Le concept est entré dans la conscience grand public en grande partie grâce aux travaux du gastro-entérologue Alessio Fasano, dont la revue de 2012 proposait que trois facteurs convergent pour produire une maladie auto-immune : une prédisposition génétique, un déclencheur environnemental et une altération de la fonction de barrière intestinale [C1]. Ce « modèle des trois coups » est cité par les chercheurs, mais il a depuis été réinterprété avec enthousiasme par l'industrie du bien-être en un récit plus simple (et plus rentable) : réparez l'intestin, vous réparez la maladie auto-immune.

Des marques de compléments, des programmes de régimes d'éviction et des coachs en ligne ont bâti des modèles économiques entiers autour de cette affirmation. Le discours glisse de « la perméabilité intestinale est associée à l'auto-immunité » — une formulation scientifiquement défendable — à « l'intestin perméable cause la maladie de Hashimoto et le colmater mettra votre maladie en rémission ». Cette seconde affirmation ne repose sur aucun essai clinique.

Ce que montre réellement la recherche

La science est ici réellement intéressante, et elle mérite d'être expliquée avec exactitude plutôt que rejetée.

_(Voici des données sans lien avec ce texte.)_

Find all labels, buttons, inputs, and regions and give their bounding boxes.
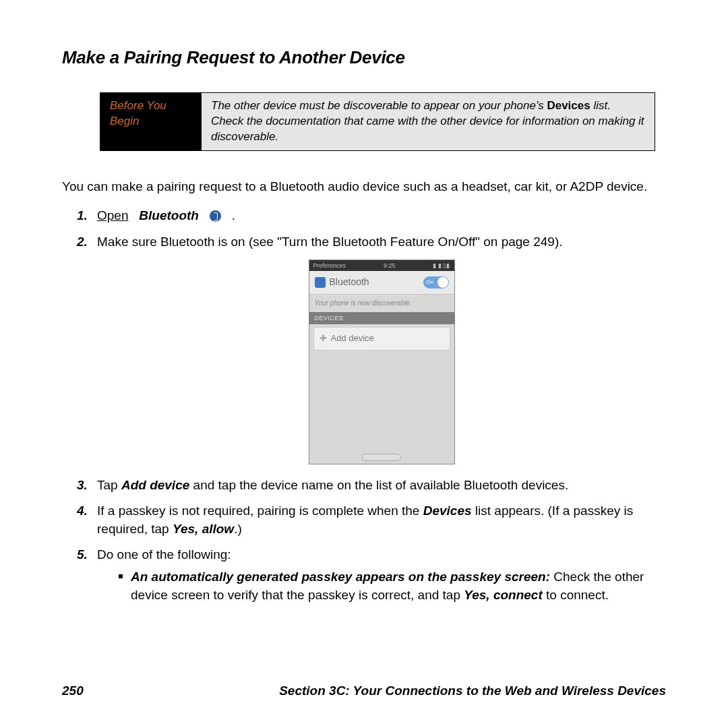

La voie de la zonuline est réelle. La zonuline est le seul modulateur physiologique connu des jonctions serrées entre les cellules épithéliales intestinales — les « scellements » microscopiques qui contrôlent ce qui passe de l'intestin vers la circulation sanguine [C1]. Lorsque la zonuline est élevée, les jonctions serrées se relâchent et l'intestin devient plus perméable aux fragments bactériens, aux protéines non digérées et à d'autres antigènes. Les travaux ultérieurs de Fasano ont confirmé que la dérégulation de cette voie est impliquée dans toute une série de maladies inflammatoires chroniques [C2].

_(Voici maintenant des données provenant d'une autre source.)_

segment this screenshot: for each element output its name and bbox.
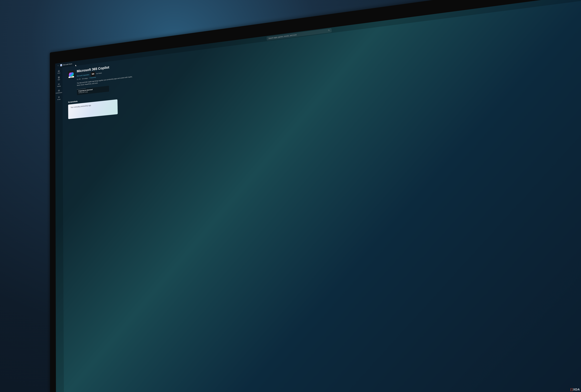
back-button[interactable]	[56, 64, 60, 67]
publisher-link[interactable]: Microsoft Corporation	[77, 74, 89, 77]
store-app-icon	[60, 64, 62, 66]
nav-home[interactable]: Home	[55, 69, 62, 74]
download-status-panel: Preparing to download Getting files read…	[77, 86, 109, 95]
nav-entertainment[interactable]: Entertainment	[55, 89, 63, 94]
star-icon	[79, 78, 80, 80]
svg-rect-5	[58, 78, 59, 78]
app-logo: M365	[68, 70, 74, 78]
svg-rect-0	[61, 65, 62, 66]
nav-label: Apps	[58, 79, 60, 80]
content-rating-label: Not Rated	[96, 72, 102, 74]
svg-rect-6	[59, 77, 60, 78]
svg-rect-7	[58, 84, 60, 85]
rating-value: 3.3	[77, 79, 78, 80]
svg-rect-3	[58, 77, 59, 77]
window-title: Microsoft Store	[63, 63, 72, 66]
nav-apps[interactable]: Apps	[55, 76, 62, 81]
nav-label: Home	[58, 72, 60, 74]
nav-label: Entertainment	[56, 92, 62, 94]
nav-label: Gaming	[57, 85, 61, 87]
nav-label: AI Hub	[58, 99, 60, 100]
category-link[interactable]: Productivity	[90, 76, 96, 79]
search-icon	[328, 29, 330, 31]
copilot-swirl-icon	[69, 72, 74, 77]
screenshot-caption: Your everyday productivity app	[70, 102, 115, 108]
nav-ai-hub[interactable]: AI Hub	[55, 96, 63, 101]
xda-watermark: [] XDA	[570, 388, 580, 391]
svg-rect-4	[59, 77, 60, 77]
svg-rect-8	[58, 90, 60, 91]
svg-point-1	[328, 30, 329, 31]
app-window: Microsoft Store Search apps, games, movi…	[55, 0, 581, 392]
rating-count: 8K ratings	[82, 77, 88, 80]
content-rating-badge: NR	[91, 71, 95, 76]
main-content: M365 Microsoft 365 Copilot Microsoft Cor…	[62, 0, 581, 392]
nav-gaming[interactable]: Gaming	[55, 82, 62, 87]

Une perméabilité élevée est documentée chez les patients atteints de Hashimoto. Une étude pilote de 2020 a trouvé des taux sériques de zonuline significativement plus élevés chez des enfants et des adolescents atteints de thyroïdite de Hashimoto, comparativement à des témoins appariés présentant une hypothyroïdie congénitale — une affection qui entraîne un faible taux d'hormones thyroïdiennes sans la composante auto-immune [C3]. Une étude cas-témoins de 2022, comparant 77 adultes atteints de Hashimoto à 66 témoins sains, a de même constaté que les taux plasmatiques de zonuline étaient significativement plus élevés dans le groupe Hashimoto (p < 0,001) [C4].

Des modifications du microbiote intestinal accompagnent le signal de perméabilité. Une étude de 2021 a détecté à la fois une composition altérée du microbiote et une zonuline élevée chez les patients atteints de Hashimoto, notant une diminution des bénéfiques Bifidobacterium et une augmentation des Bacteroides potentiellement pro-inflammatoires [C5]. Ces déséquilibres du microbiote peuvent eux-mêmes compromettre les jonctions serrées, créant une possible boucle de rétroaction.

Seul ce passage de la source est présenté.